An elegant LINQ to db4o provider, and a few LINQ tricks 06 Feb 2008


Statue Last year, when I was working at db4objects on db4o, I insisted on the need for db4o to act as a LINQ provider, and with that in mind, prototyped one. I'am happy today to see a LINQ provider making it to db4o's SVN, especially as I had the chance to influence its design, as I was also researching LINQ for Mono. For that matters, I find LINQ to db4o's design particularly elegant. I'll use that occasion to describe a few LINQ tricks. Hopefully, the folks at db4o won't mind if I steal the show. Actually I think it will even unburden my good friend Rodrigo, who's apparently tired of blogging. h3. Making a type queryable with LINQ Let's take db4o's example. What you do first is getting an IObjectContainer, with the idea to store and retrieve objects.
using (var container = Db4oFactory.OpenFile ("data.db4o")) {
    // ...
}
So the goal was to be able to write somethings either like:
var peoples = from container.Query ()
             where p.Name == "jb" && p.Age == 25
             select p
or like:
var peoples = from Person p in container
             where p.Name == "jb" && p.Age == 25
             select p
There's a few things that we didn't like with the first method.
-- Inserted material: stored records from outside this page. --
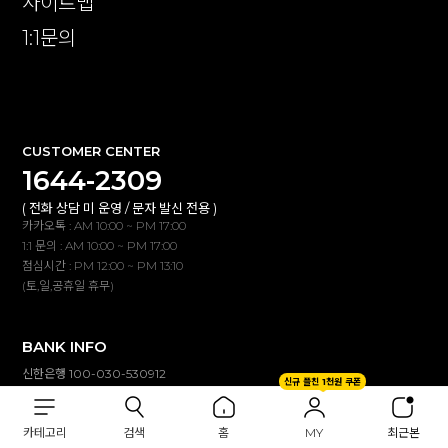
사이트맵
1:1문의
확인
CUSTOMER CENTER
1644-2309
( 전화 상담 미 운영 / 문자 발신 전용 )
카카오톡 : AM 10:00 ~ PM 17:00
1:1 문의 : AM 10:00 ~ PM 17:00
점심시간 : PM 12:00 ~ PM 13:10
(토,일,공휴일 휴무)
BANK INFO
신한은행 100-030-530912
신규 플친 1천원 쿠폰
(주)이투컬렉션
입금자명 불일치 시 자동 연동되지않습니다.
카테고리
검색
홈
MY
최근본
고객센터(카톡,1:1문의)로 확인해 주세요.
First an IObjectContainer already have a Query<T> method, which is used for native queries, and secondly, aesthetically, it doesn't look as good as the second one. So we went for the second possibility. The issue is that IObjectContainer doesn't implement any interface that the compiler could use to perform LINQ queries on it. The trick here is that when the compiler encounters the form:
from Person p in container
It will try to compile it as:
container.Cast ()
And expect that this Cast<T> returns an IEnumerable<T>, on which he can perform LINQ query. The good news is that this Cast method can very well be an extension method. With that in mind, the entry point of LINQ to db4o is really simple:
public static IDb4oLinqQuery Cast(this IObjectContainer container)
{
	return new Db4oQuery(container);
}
Now comes the question of what is this IDb4oLinqQuery<T>. h3. Implementing a lightweight LINQ provider LINQ is still a pretty new technology, so it's not always easy to find good advices from people that are already experienced in the fine art of writing LINQ providers. If I don't have the pretension to be one of those experienced guys, I know of at least one folk who used the following trick, and which is happy with it. So today, the standard way of writing a LINQ provider seems to be implementing the interface System.Linq.IQueryable, and to implement a full fledged LINQ provider. Matt Warren have written an excellent series of posts about it. LINQ to db4o uses some code from his posts. Bart de Smet also wrote a nice one. My very first prototype was also following this path, but at that time, we changed it quickly for an excellent reason. Thing is that the IQueryable path is an all or nothing solution. It keeps building an expression tree, until you decide to work on its result, either by calling GetEnumerator, or by calling AsEnumerable on it. Another thing is that db4o is only able to optimize a (comparatively with something like LINQ to SQL) very little subset of the possible LINQ operations. Actually, it can really optimize only Where, Count, OrderBy and ThenBy. And again, here comes the magic of the extension methods. All LINQ operations are actually extension methods on IEnumerable<T>, or on a child of it, like IQueryable<T>. The trick here, was simply to re-define the supported LINQ operations, on a custom interface. And that's what the IDb4oLinqQuery interface we talked before is. It's simply a marker interface:
public interface IDb4oLinqQuery : IEnumerable
{
}
And thanks to the C#3 magic, we can redefine the LINQ operations on it:
public static class Db4oLinqQueryExtensions
{
	public static IDb4oLinqQuery Where(this IDb4oLinqQuery self, Expression> expression)
	{
		// ..
	}

	public static int Count(this IDb4oLinqQuery self)
	{
		// ..
	}
}
The major advantage of this solution, is that it allows the LINQ query to fallback to LINQ to Objects, anytime a LINQ operations is not supported. So by default, is something cannot be optimized, the LINQ to db4o will return all the types for a certain type, and as we fall back to LINQ to Objects, the user will at least get the result it wanted, even if it doesn't run at full speed. I think it's something that makes this solution really elegant. Let's take a detailed example:
var peoples = from Person p in container
             where p.Name == "jb"
             orderby p.Age
             select new { p.Age }
The compiler here sees four steps. * First it use the first Cast trick, that creates an IDb4oLinqQuery of T, * Secondly, it call the Where methods defined for IDb4oLinqQuery, * Then it does the same for OrderBy, which can be optimized, * And then only, as db4o cannot optimize the creation of an anonymous type, it will fall back to LINQ to Objects, but only for the select part, while the two first parts run completely optimized, and almost as fast as the db4o low level query mechanism. That's really nice if you ask me. h3. Using an expression tree as a dictionary key That one is simple. LINQ to db4o caches how a query is created, depending on the expression tree it gets. Thing is that System.Linq.Expression doesn't override Equals and GetHashCode, and as the compiler re-creates a whole new tree every time it sees one, hence Expressions are poor candidate for being keys in Dictionary. The trick here is simply to have an IEqualityComparer for Expressions. It's seems that it's not trivial to implement, but they managed to get a pretty nice one. h3. Analyzing properties body's This trick is also a simple one, and it's the same one that db4o uses for its Native Query functionality, LINQ to db4o uses the Cecil.FlowAnalysis library to read the body of the properties, so they know which fields are impacted by the LINQ query. h3. That's all folks Kuddos to db4o for such a nice addition, hopefully it'll run on Mono soon!